Other than a shot of a couple seconds of him carrying a Yeti cooler (in over 20 minutes), not once is a Yeti tumbler advertised or is there a call to action to buy a Yeti product.

That video has over 180k views. And there are many other of these mini-documentary style videos on their channel that follow the same suit.

This is just one of their long-form stories, and there are many more like it on their channel.

This tells me that the Yeti producers of this series understand the power of good and honest storytelling. They understand the power of honoring cultures and unsung heroes.

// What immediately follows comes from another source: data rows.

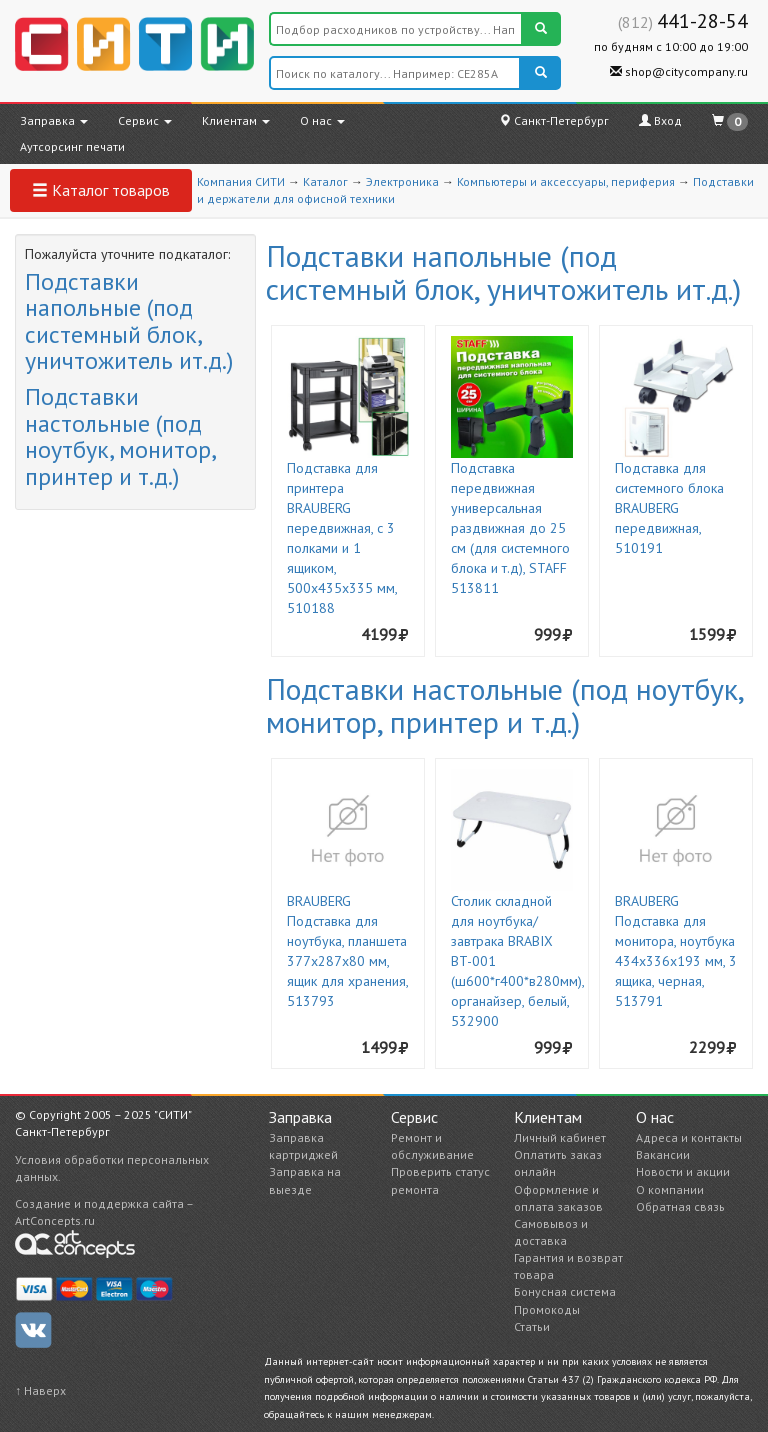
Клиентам (236, 120)
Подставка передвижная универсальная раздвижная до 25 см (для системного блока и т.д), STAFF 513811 (510, 528)
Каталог (325, 181)
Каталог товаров (101, 190)
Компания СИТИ (241, 181)
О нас (322, 120)
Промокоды (547, 1309)
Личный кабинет (560, 1137)
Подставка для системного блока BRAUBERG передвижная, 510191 (669, 508)
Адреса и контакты (689, 1137)
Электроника (402, 181)
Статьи (532, 1326)
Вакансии (663, 1154)
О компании (670, 1189)
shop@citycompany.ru (679, 71)
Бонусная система (565, 1291)
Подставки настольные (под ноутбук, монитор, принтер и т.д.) (120, 436)
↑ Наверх (40, 1390)
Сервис (145, 120)
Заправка (54, 120)
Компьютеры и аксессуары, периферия (566, 181)
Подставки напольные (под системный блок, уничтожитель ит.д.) (129, 321)
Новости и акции (683, 1171)
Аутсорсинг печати (72, 146)
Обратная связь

Their channel has over 230k subscribers. The payoff may not be instant, but it is present.

Telling Has Its Place

In a letter to his brother, Chekhov actually wrote:

"In descriptions of Nature one must seize on small details, grouping them so that when the reader closes his eyes he gets a picture. For instance, you’ll have a moonlit night if you write that on the mill dam a piece of glass from a broken bottle glittered like a bright little star, and that the black shadow of a dog or a wolf rolled past like a ball."

Chekhov never said “don’t tell ever”.

Because sometimes telling is important and necessary. In fact, you could argue, from a marketing standpoint, that telling allows you to state the facts and benefits in a brief and efficient way. And that is completely true.

In writing, not every person, place, or thing needs three pages worth of description. Some, for the sake of pace, need one line. If it has no dramatic weight to the story, showing is not necessary. Likewise, when information needs to be relayed quickly, telling is most efficient.

Knowing when you should show details and when to deliver exposition in order to deliver information is a beautiful dance in writing.

You need to do both. 

And just as in writing, in marketing and content, you also need to do both.

You can show a beautiful story through visuals and description in a 60 second reel, and at the end when you tell your viewers where they can see more, read more, or find you, that call-to-action is a straight tell.

As someone who firmly believes that all good marketing comes from good storytelling, I can offer the same distinction:

If it is of no dramatic consequence and the goal is for information to be delivered clearly and efficiently, you should tell. But when the emotion of the story and the space and time allows, always show.

We can only “break the rules” when we know the rules and if it makes absolute sense to do so. Most people who say “show, don’t tell” haven’t read Chekhov’s letter to his brother. A better saying would be: Learn when it is necessary to show and necessary to tell.